Find the force between the two charges as well as an angle?

The force of - 45μC at (0,- 4.0m) on 32μC at (9.0m,0) is?

I worked out the force #F= (kqQ)/r^2=((9*10^9)(45*10^-6)(32*10^-6))/(9.9)^2=0.13N#
I have tried everything to get the angle, but I do not know how that works.
I drew a diagram of what the problem looks like.
The answer is 204 degrees, but how do they get that answer?
Thanks very much in advance.

1 Answer
Jul 7, 2018

Answer:

I got #246^@#, Ultrilliam got #204^@#.
(Follow the thread of comments to understand the difference in answers.)

Explanation:

The origin of the coordinate system and the 2 charges allow you to draw a triangle. The #32 muC# charge would be attracted toward the #-45muC# -- along the hypotenuse of the triangle.
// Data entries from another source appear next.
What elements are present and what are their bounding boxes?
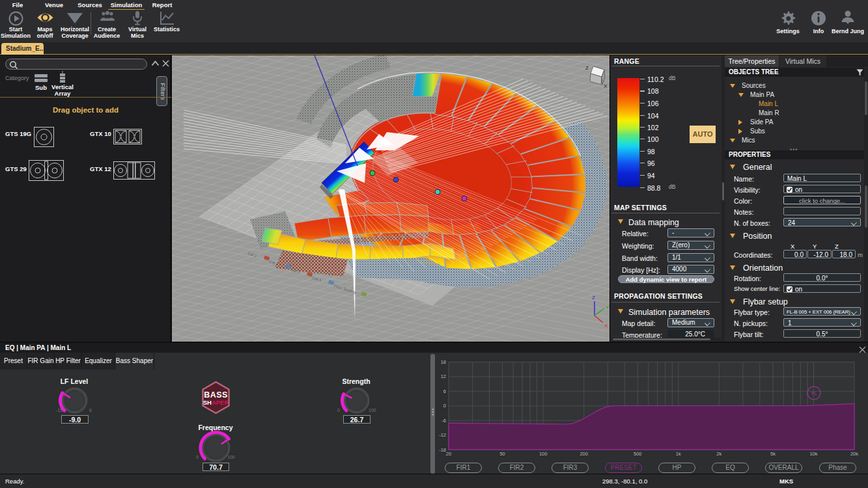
svg-text:-12: -12 xyxy=(439,432,446,438)
svg-text:200: 200 xyxy=(580,451,588,457)
svg-text:0: 0 xyxy=(443,403,446,409)
svg-text:50: 50 xyxy=(499,451,505,457)
svg-text:6: 6 xyxy=(443,388,446,394)
svg-text:100: 100 xyxy=(539,451,548,457)
svg-text:2k: 2k xyxy=(716,451,721,457)
svg-text:Z: Z xyxy=(585,65,589,71)
svg-text:X: X xyxy=(604,83,608,89)
svg-text:5k: 5k xyxy=(770,451,776,457)
svg-text:10k: 10k xyxy=(809,451,817,457)
svg-text:FL: FL xyxy=(811,391,817,396)
svg-text:20k: 20k xyxy=(850,451,858,457)
svg-text:18: 18 xyxy=(441,359,446,365)
svg-text:1k: 1k xyxy=(676,451,681,457)
svg-text:12: 12 xyxy=(441,373,446,379)
svg-text:500: 500 xyxy=(634,451,642,457)
svg-text:-18: -18 xyxy=(439,447,446,453)
svg-text:20: 20 xyxy=(446,451,451,457)
svg-text:X: X xyxy=(604,323,608,329)
svg-text:-6: -6 xyxy=(441,418,446,424)
svg-text:Z: Z xyxy=(592,295,595,301)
Look at the angle at (9.0m,0). Use the tangent trig function. The opposite side is 4 m and the adjacent side is 9 m.

#tan^-1(4/9) = 23.9^@#

Think of your drawing as being drawn on a map with north in the direction of the +y axis. The charge at (9.0m,0) will go towards the other charge.

Go to this web site:
https://en.wikipedia.org/wiki/Course_(navigation)
Scroll down to the section Aircraft heading. It says "North is 0°, east is 90°, south is 180°, and west is 270°." From the charge at (9.0m,0) that would be a direction a bit south of west. So, a bit less than the heading that is west or #270^@#. Hmmm, I get #270^@ - 23.9^@ = 246^@#.

That is not what you said it should be. I do not know why. I will set the request for a double check.

Steve